§ **WORK ITEM**
Give the number of lines below that contain the word "Unleash", and nothing else.

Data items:
====

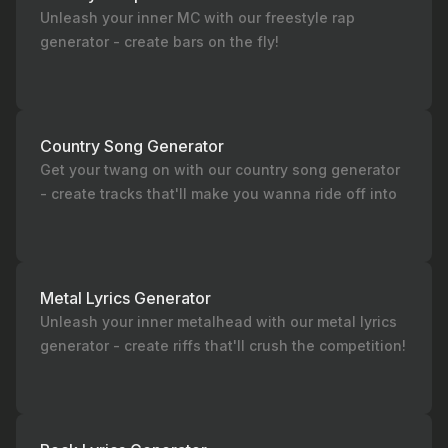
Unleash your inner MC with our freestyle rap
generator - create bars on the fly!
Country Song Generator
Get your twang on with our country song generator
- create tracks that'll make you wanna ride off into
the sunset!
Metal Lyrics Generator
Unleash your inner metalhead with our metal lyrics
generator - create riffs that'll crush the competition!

====

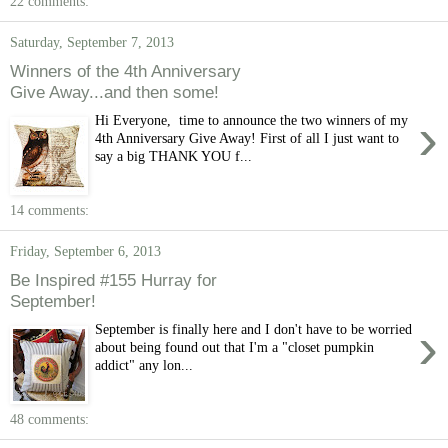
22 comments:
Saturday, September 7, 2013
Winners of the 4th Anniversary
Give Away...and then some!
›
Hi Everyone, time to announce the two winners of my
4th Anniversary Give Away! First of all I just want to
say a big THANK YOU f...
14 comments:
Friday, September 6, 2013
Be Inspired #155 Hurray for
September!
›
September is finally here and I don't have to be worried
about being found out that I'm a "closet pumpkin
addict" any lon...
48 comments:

====

§ **ANSWER TO THE EXERCISE**
2